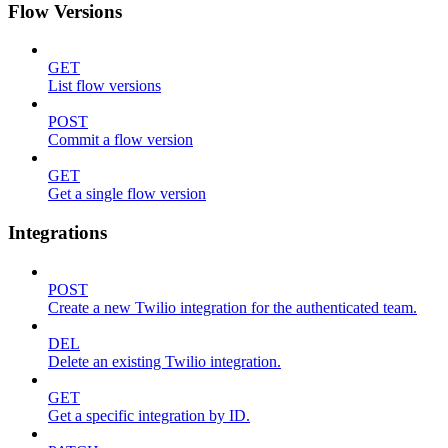
Flow Versions
GET
List flow versions
POST
Commit a flow version
GET
Get a single flow version
Integrations
POST
Create a new Twilio integration for the authenticated team.
DEL
Delete an existing Twilio integration.
GET
Get a specific integration by ID.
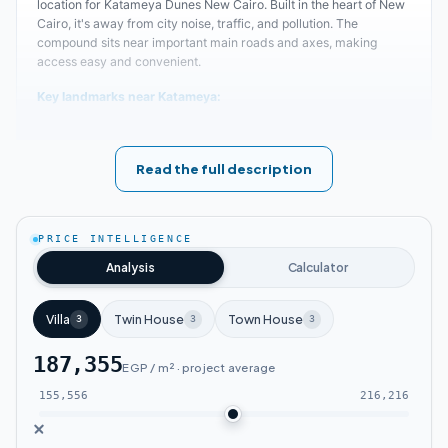
location for Katameya Dunes New Cairo. Built in the heart of New
Cairo, it's away from city noise, traffic, and pollution. The
compound sits near important main roads and axes, making
access easy and convenient.
Key landmarks near Katameya:
Katameya Heights New Cairo Compound
Read the full description
faces one of the most famous axes - Gamal
Abdel Nasser Axis.
PRICE INTELLIGENCE
The compound is close to 90th Street, one of
Analysis
Calculator
New Cairo's largest streets.
Villa
Twin House
Town House
3
3
3
Katameya Dunes is near the American
187,355
University.
EGP / m² · project average
155,556
216,216
A short distance separates the compound
from the Grand Egyptian Museum and Egypt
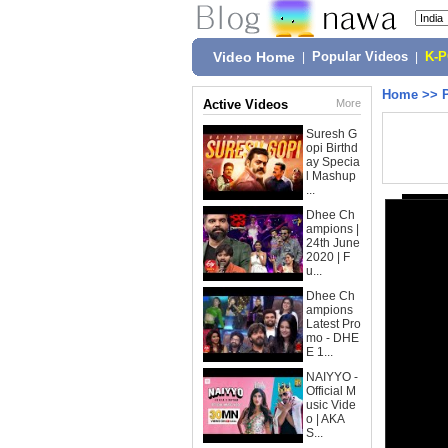
Video Home
|
Popular Videos
|
K-
Home
>>
Active Videos
More
Suresh G
opi Birthd
ay Specia
l Mashup
...
Dhee Ch
ampions |
24th June
2020 | F
u...
Dhee Ch
ampions
Latest Pro
mo - DHE
E 1...
NAIYYO -
Official M
usic Vide
o | AKA
S...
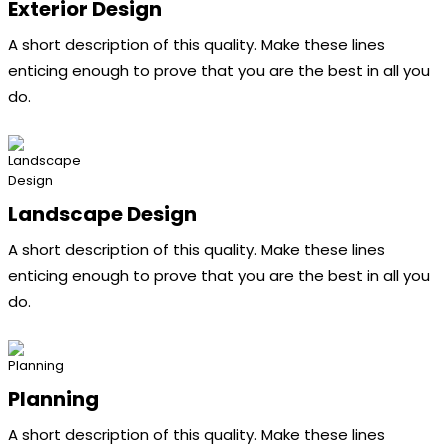
Exterior Design
A short description of this quality. Make these lines
enticing enough to prove that you are the best in all you
do.
Landscape Design
A short description of this quality. Make these lines
enticing enough to prove that you are the best in all you
do.
Planning
A short description of this quality. Make these lines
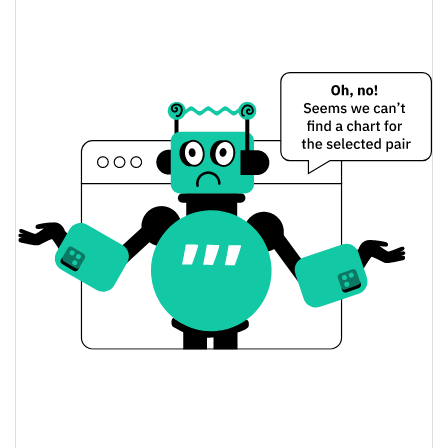
Yesterday's Change
$9.36936
Yesterday's Volume
TSHOT Token Price History
$0.20859447 /
7d Low / 7d High
$0.24578602
$0.21483378 /
30d Low / 30d High
$0.24578602
$0.22666965 /
90d Low / 90d High
$0.22666965
52 Week Low / 52 Week
$0.20358308 /
$0.24578602
High
$0.371057
All Time High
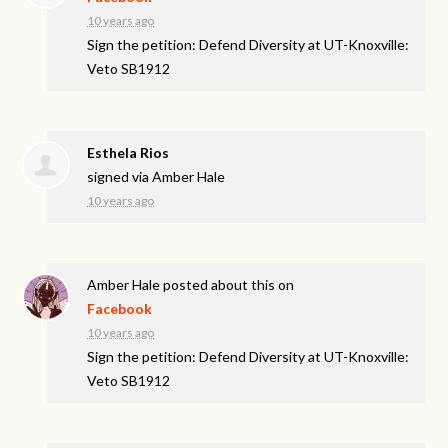
10 years ago
Sign the petition: Defend Diversity at UT-Knoxville:
Veto SB1912
Esthela Rios
signed via
Amber Hale
10 years ago
Amber Hale
posted about this on
Facebook
10 years ago
Sign the petition: Defend Diversity at UT-Knoxville:
Veto SB1912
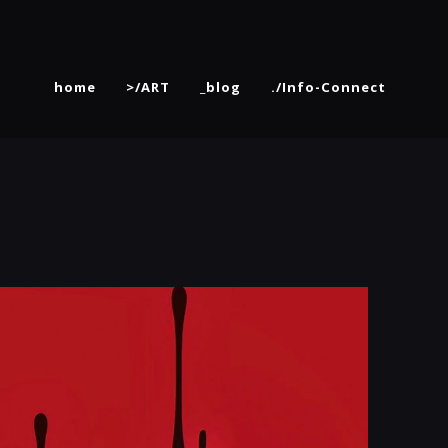
home
>/ART
_blog
./Info-Connect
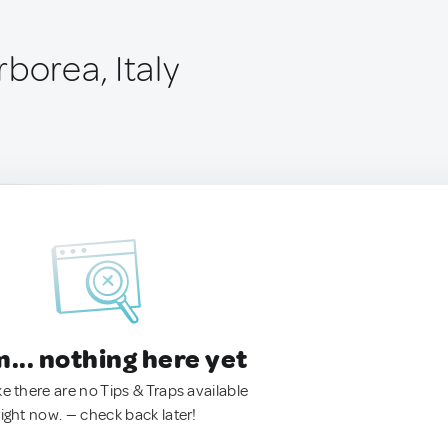
borea, Italy
.. nothing here yet
ke there are no Tips & Traps available
right now. — check back later!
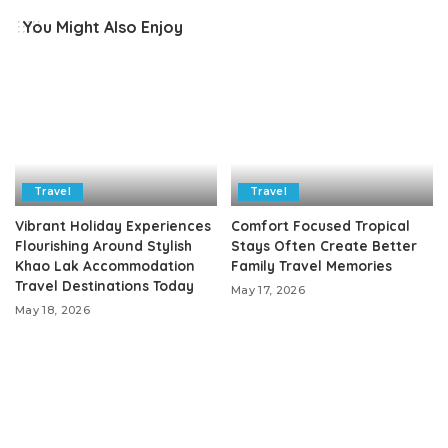
You Might Also Enjoy
Travel
Travel
Vibrant Holiday Experiences
Comfort Focused Tropical
Flourishing Around Stylish
Stays Often Create Better
Khao Lak Accommodation
Family Travel Memories
Travel Destinations Today
May 17, 2026
May 18, 2026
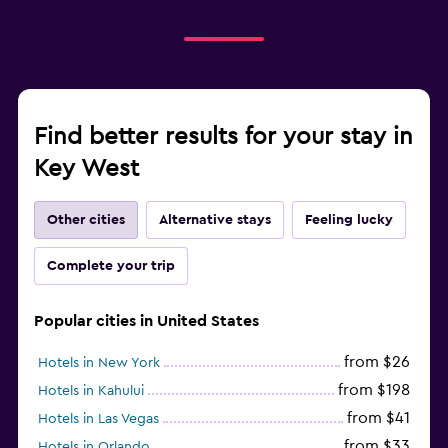
Find better results for your stay in
Key West
Other cities
Alternative stays
Feeling lucky
Complete your trip
Popular cities in United States
from $26
Hotels in New York
from $198
Hotels in Kahului
from $41
Hotels in Las Vegas
from $33
Hotels in Orlando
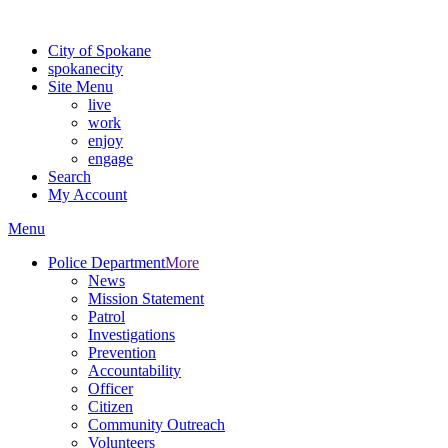
Warning: information and applications on our BETA website might be u
City of Spokane
spokane
city
Site Menu
live
work
enjoy
engage
Search
My Account
Menu
Police Department
More
News
Mission Statement
Patrol
Investigations
Prevention
Accountability
Officer
Citizen
Community Outreach
Volunteers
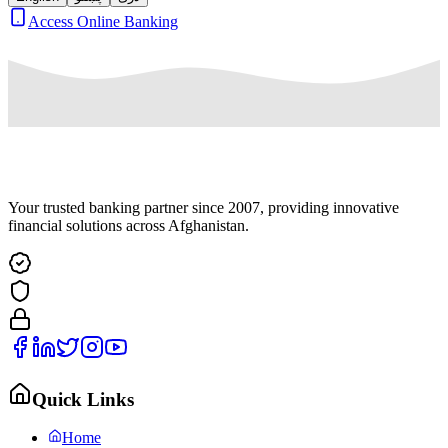
Access Online Banking
Your trusted banking partner since 2007, providing innovative
financial solutions across Afghanistan.
Quick Links
Home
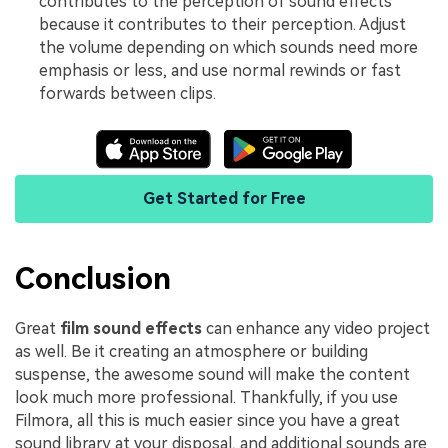
contributes to the perception of sound effects
because it contributes to their perception. Adjust
the volume depending on which sounds need more
emphasis or less, and use normal rewinds or fast
forwards between clips.
Get Started for Free
Conclusion
Great
film sound effects
can enhance any video project
as well. Be it creating an atmosphere or building
suspense, the awesome sound will make the content
look much more professional. Thankfully, if you use
Filmora, all this is much easier since you have a great
sound library at your disposal, and additional sounds are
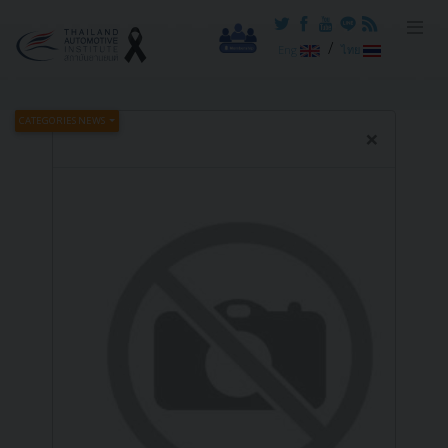
Reset cookieconsent
/
Eng
ไทย
CATEGORIES NEWS
×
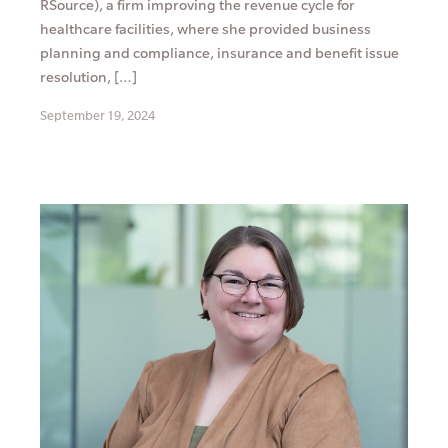
RSource), a firm improving the revenue cycle for
healthcare facilities, where she provided business
planning and compliance, insurance and benefit issue
resolution, […]
September 19, 2024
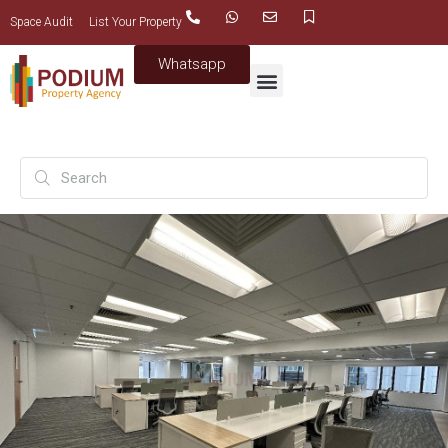
Space Audit
List Your Property
Whatsapp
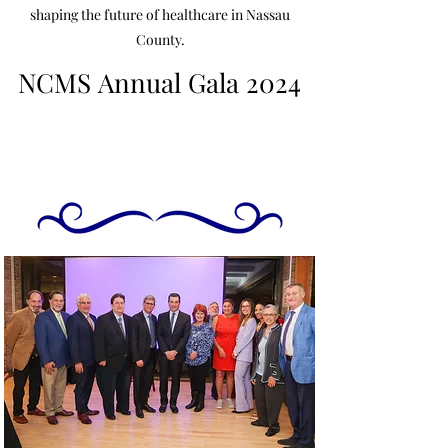
shaping the future of healthcare in Nassau
County.
NCMS Annual Gala 2024
NCMS Annual Gala 2024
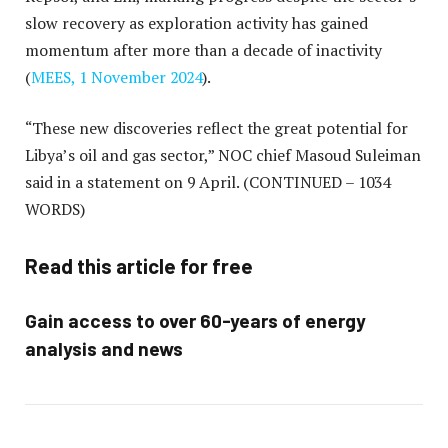
slow recovery as exploration activity has gained
momentum after more than a decade of inactivity
(
MEES, 1 November 2024
).
“These new discoveries reflect the great potential for
Libya’s oil and gas sector,” NOC chief Masoud Suleiman
said in a statement on 9 April.
(CONTINUED – 1034
WORDS)
Read this article for free
Gain access to over 60-years of energy
analysis and news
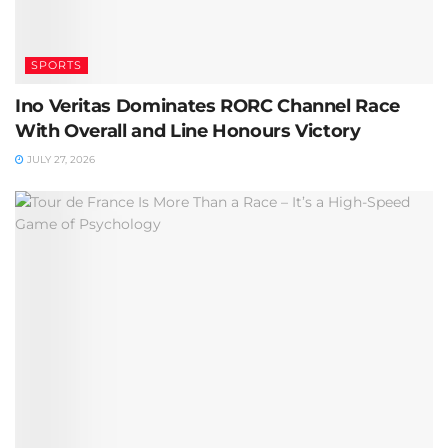
SPORTS
Ino Veritas Dominates RORC Channel Race
With Overall and Line Honours Victory
JULY 27, 2026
◇ ◇ ◇ ◇
> **What this task involves**
After locating "Other cities" and "contributes to the perception" in the records above, return exactly the line holding each one and every line between them; leave out the pictures.

> **Solution to this exercise**
Other cities
Alternative stays
Feeling lucky
Complete your trip
Popular cities in United States
from $26
Hotels in New York
from $198
Hotels in Kahului
from $41
Hotels in Las Vegas
from $33
Hotels in Orlando
Warning: information and applications on our BETA website might be u
City of Spokane
spokane
city
Site Menu
live
work
enjoy
engage
Search
My Account
Menu
Police Department
More
News
Mission Statement
Patrol
Investigations
Prevention
Accountability
Officer
Citizen
Community Outreach
Volunteers
Access Online Banking
Your trusted banking partner since 2007, providing innovative
financial solutions across Afghanistan.
Quick Links
Home
contributes to the perception of sound effects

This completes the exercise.